Subretinal hyperreflective material deposition within the subretinal fluid has been described in a range of macular pathologies such as vitelliform lesion, macular haemorrhage and fibrin deposition in central serous chorioretinopathy.The “shaggy” appearance of the subretinal deposits in the above case report has been observed in the context of central serous chorioretinopathy and vitreo-macular traction syndrome. On multimodal imaging, these deposits appear as yellow spots and are autofluorescent and hyperreflective on OCT imaging. This material is likely to comprise of opsins associated with photoreceptors, Muller cells and lipofuscin-laden macrophages. Spaide et al. hypothesized that an accumulation of subretinal hyperreflective deposits could indicate an abnormality of phagocytic function and a loss of polarity in the retinal pigment epithelium (RPE).

We considered that the macular subretinal material deposition in this case was due to the breakdown of photoreceptor outer segments. This would correlate with the observed macular subretinal material deposition along the outer surface of the ellipsoid zone on OCT imaging. Such orderly deposition would suggest a turn-over process rather than random precipitation. Further multimodal imaging demonstrated no enhancing hyperfluorescence or staining of the material complex on fluorescein angiography and an increased central zone of hyperautofluorescence on autofluorescence imaging.
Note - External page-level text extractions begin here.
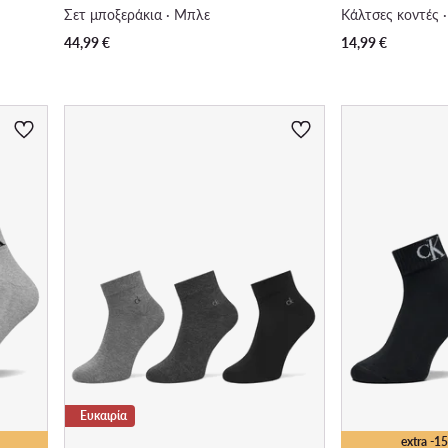
Σετ μποξεράκια · Μπλε
Κάλτσες κοντές 
44,99
€
14,99
€
Ευκαιρία
extra -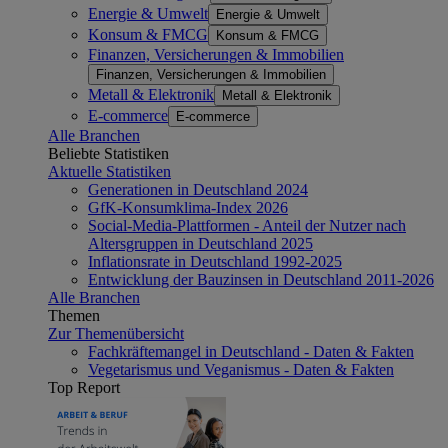
Energie & Umwelt
Energie & Umwelt
Konsum & FMCG
Konsum & FMCG
Finanzen, Versicherungen & Immobilien
Finanzen, Versicherungen & Immobilien
Metall & Elektronik
Metall & Elektronik
E-commerce
E-commerce
Alle Branchen
Beliebte Statistiken
Aktuelle Statistiken
Generationen in Deutschland 2024
GfK-Konsumklima-Index 2026
Social-Media-Plattformen - Anteil der Nutzer nach
Altersgruppen in Deutschland 2025
Inflationsrate in Deutschland 1992-2025
Entwicklung der Bauzinsen in Deutschland 2011-2026
Alle Branchen
Themen
Zur Themenübersicht
Fachkräftemangel in Deutschland - Daten & Fakten
Vegetarismus und Veganismus - Daten & Fakten
Top Report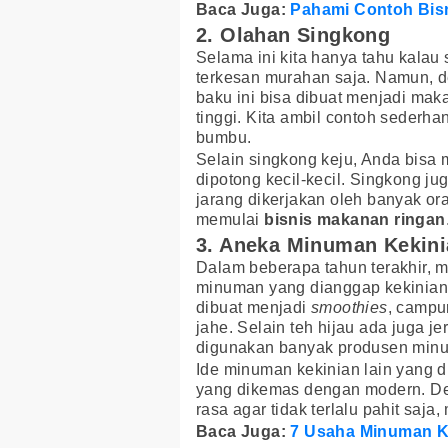
Baca Juga:
Pahami Contoh Bis
2. Olahan Singkong
Selama ini kita hanya tahu kalau
terkesan murahan saja. Namun, de
baku ini bisa dibuat menjadi mak
tinggi. Kita ambil contoh sederh
bumbu.
Selain singkong keju, Anda bis
dipotong kecil-kecil. Singkong j
jarang dikerjakan oleh banyak or
memulai
bisnis makanan ringan
3. Aneka Minuman Kekin
Dalam beberapa tahun terakhir,
minuman yang dianggap kekinian.
dibuat menjadi
smoothies
, campu
jahe. Selain teh hijau ada juga j
digunakan banyak produsen min
Ide minuman kekinian lain yang
yang dikemas dengan modern. De
rasa agar tidak terlalu pahit saj
Baca Juga:
7 Usaha Minuman Ke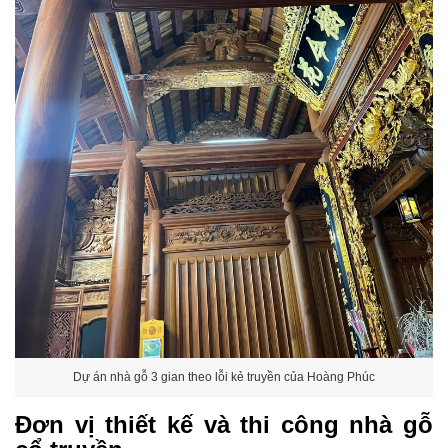
Dự án nhà gỗ 3 gian theo lỗi kẻ truyền của Hoàng Phúc
Đơn vị thiết kế và thi công nhà gỗ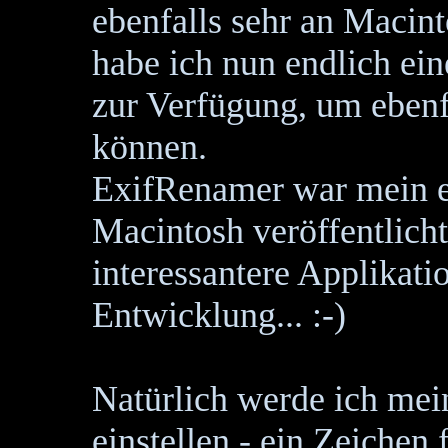
ebenfalls sehr an Macint
habe ich nun endlich ein
zur Verfügung, um ebenf
können.
ExifRenamer war mein er
Macintosh veröffentlicht
interessantere Applikatio
Entwicklung... :-)
Natürlich werde ich mei
einstellen - ein Zeichen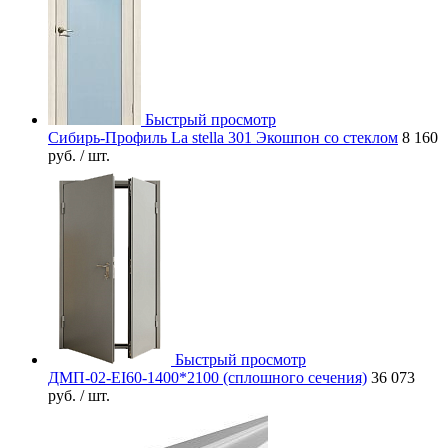
Быстрый просмотр
Сибирь-Профиль La stella 301 Экошпон со стеклом
8 160
руб.
/ шт.
Быстрый просмотр
ДМП-02-EI60-1400*2100 (сплошного сечения)
36 073
руб.
/ шт.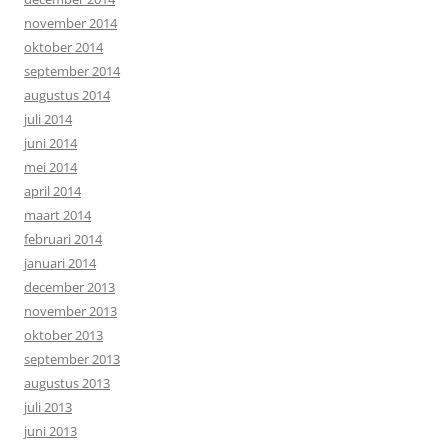
november 2014
oktober 2014
september 2014
augustus 2014
juli 2014
juni 2014
mei 2014
april 2014
maart 2014
februari 2014
januari 2014
december 2013
november 2013
oktober 2013
september 2013
augustus 2013
juli 2013
juni 2013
Macular subretinal material deposition may be a result of diminished RPE function leading to decreased absorption of SRF and accumulation of opsin breakdown material along the outer photoreceptor layer.
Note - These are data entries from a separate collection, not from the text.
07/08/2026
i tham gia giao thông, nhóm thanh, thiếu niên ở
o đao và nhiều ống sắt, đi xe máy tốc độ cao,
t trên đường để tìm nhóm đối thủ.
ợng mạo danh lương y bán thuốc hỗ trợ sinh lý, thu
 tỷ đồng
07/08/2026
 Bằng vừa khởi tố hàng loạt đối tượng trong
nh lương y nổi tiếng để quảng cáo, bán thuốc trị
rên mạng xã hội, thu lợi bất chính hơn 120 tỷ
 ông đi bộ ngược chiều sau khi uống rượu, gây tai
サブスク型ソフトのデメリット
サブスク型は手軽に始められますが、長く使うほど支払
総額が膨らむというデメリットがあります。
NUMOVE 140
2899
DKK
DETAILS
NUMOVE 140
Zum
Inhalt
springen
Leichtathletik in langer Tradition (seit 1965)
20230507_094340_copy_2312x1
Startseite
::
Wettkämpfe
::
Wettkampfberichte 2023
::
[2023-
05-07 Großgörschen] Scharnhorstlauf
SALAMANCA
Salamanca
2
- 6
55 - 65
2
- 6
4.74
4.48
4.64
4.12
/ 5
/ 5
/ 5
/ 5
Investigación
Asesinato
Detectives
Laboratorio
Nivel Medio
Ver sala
Interestingly, there was a narrow subfoveal area within the serous detachment that was devoid of this material. This area measured approximately 50 microns across and was evident in the OCT images at 12 and 40 weeks post-injection. By week 60, this area was no longer identifiable on OCT imaging. We considered this finding to potentially reflect delayed cone photoreceptor functional recovery following foveal detachment or macular hole. From week 40 post-injection, progressive resolution of the serous detachment and a decrease in the amount of subretinal material would perhaps be indicative of RPE function recovery.

In this case, the macular subretinal material did not affect vision significantly. A decrease in the average sensitivity threshold measured on the MAIA was noted one week post-orciplasmin injection. This was accompanied by a signal reduction on the MAIA sensitivity plot extending from the fovea to the parafoveal region. This transient decrease in macular function was most likely due to incomplete posterior vitreous detachment resulting in increased foveal/parafoveal traction. This observation was similar to findings reported in the OASIS MP-1 substudy where perimetry sensitivity parameters initially decreased coinciding with induction of vitreous detachment but subsequently recovered.

It is unclear whether the presumed RPE dysfunction was solely due to foveal detachment. Chen et al. has shown that ocriplasmin did not affect photoreceptor cells, however its effect on the RPE and adjacent structures remained unclear. Electroretinogram (ERG) changes post-ocriplasmin injection have also been reported.5, 6, 7, 8, 9, 10 These findings raise questions regarding the potential diffuse retinal effects of ocriplasmin injection. Transient and long-term effects of ocriplasmin injection require further study.

Conclusions

To our knowledge, macular subretinal material deposition has not been previously reported after intravitreal ocriplasmin injection. The subretinal material deposition was likely due to photoreceptor outer segment accumulation secondary to RPE dysfunction. Recognition of macular subretinal material deposition as a potential effect of ocriplasmin injection is important to prevent diagnostic confusion and initiation of inappropriate therapy.

Patient consent

Consent to publish the case report was not obtained. This report does not contain any personal information that could lead to the identification of the patient.

Funding

No funding or grant support.

Conflicts of interest

All authors have no financial disclosures.

Authorship

All authors attest that they meet the current ICMJE criteria for Authorship.